There's little doubt that the Yankees would benefit from the return of even a diminished Rodriguez given their inability to field a productive third baseman this season, but there's plenty of doubt about just how productive Rodriguez could be over the season's final two months, how long he could stay healthy and whether or not he's really capable of playing third base on an everyday basis anymore. What's more, having not played at all this season, his suspension doesn't alter the Yankees' current lineup, which has benefited over the last week from the return of Derek Jeter and the acquisition of Alfonso Soriano. It's also doubtful that Rodriguez's impact would have been enough to help the Yankees overcome their growing deficits in the pennant chase as they are now three games behind in the wild card race, eight games out in the division and sinking.
Cruz, meanwhile, has been a key bat in the Rangers lineup for the last four months, hitting .274/.336/.510 and leading the team with 25 home runs and 73 RBIs. Unlike the Yankees and Tigers, the latter of whom hold a 2 1/2 game lead in the American League Central and traded for slick-fielding shortstop Jose Iglesias to replace Peralta, the Rangers failed to acquire a player prior to Wednesday's non-waiver trading deadline who could help replace Cruz in their lineup. That sets up the Rangers, who are currently just a half-game out of the second wild card spot and four games behind the American League West-leading A's, for a fall in the wake of what now seems like the inevitable and imminent suspension of Cruz.
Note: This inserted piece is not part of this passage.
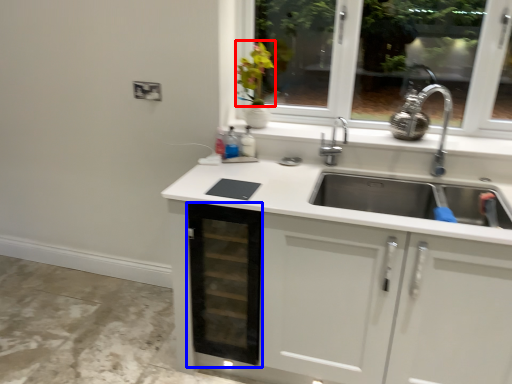 Question: Which object is closer to the camera taking this photo, flower (highlighted by a red box) or drawer (highlighted by a blue box)?

Choices:
 (A) flower
 (B) drawer

Answer: (B)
There have been reports that Cruz will appeal his suspension, which would allow him to remain on the field for the length of that process, but Nightengale makes no mention of that in his report, saying only that most of the players expected to received the 50-game bans are not expected to appeal.
Nightengale's report, based on information from "two people with knowledge of the negotiations" who were "unauthorized to speak publicly" prior to the official annoucements, largely confirms much of what has already been rumored, but the fact that Baseball only expects to ban nine players due to "lack of evidence" on the others is new information, as is, it seems, the Rodriguez quote with which Nightengale concludes his report.
The Rodriguez quote is attributed to "a July interview" with USA Today Sports, which seems to suggest it was taken from another source, but I can't find it anywhere other than in Nightengale's piece, which is indeed a USA Today Sports report filed in July. In it, Rodriguez proclaims his innocence:
"I have never failed a test, paid people, or done the things they're accusing me of," Rodriguez says. "Nobody is hiding anything. It's weird." Prior to reading that quote, I had assumed Rodriguez's expected appeal of his suspension was going to focus on the fact that it was excessive or on the methods that MLB used to acquire the evidence used against him. Instead, it seems he is going to stick to his story that he hasn't used illegal performance-enhancers since 2003. We may get resolution the other players in the scandal in the next two days, but it seems we're a long way from knowing Rodriguez's ultimate fate.